EXERCISE GOAL ::
Exact copies of all the entries are required, and no pictures should appear in them.

****************

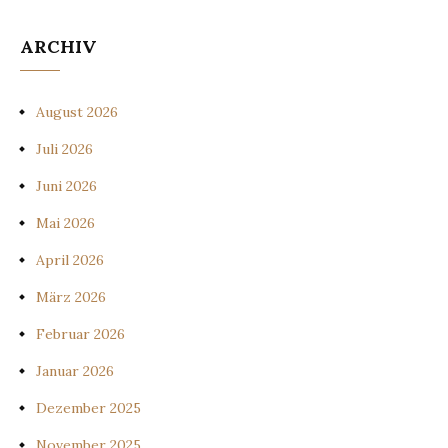
ARCHIV
August 2026
Juli 2026
Juni 2026
Mai 2026
April 2026
März 2026
Februar 2026
Januar 2026
Dezember 2025
November 2025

****************

SOLUTION TO THIS PROBLEM ::
ARCHIV
August 2026
Juli 2026
Juni 2026
Mai 2026
April 2026
März 2026
Februar 2026
Januar 2026
Dezember 2025
November 2025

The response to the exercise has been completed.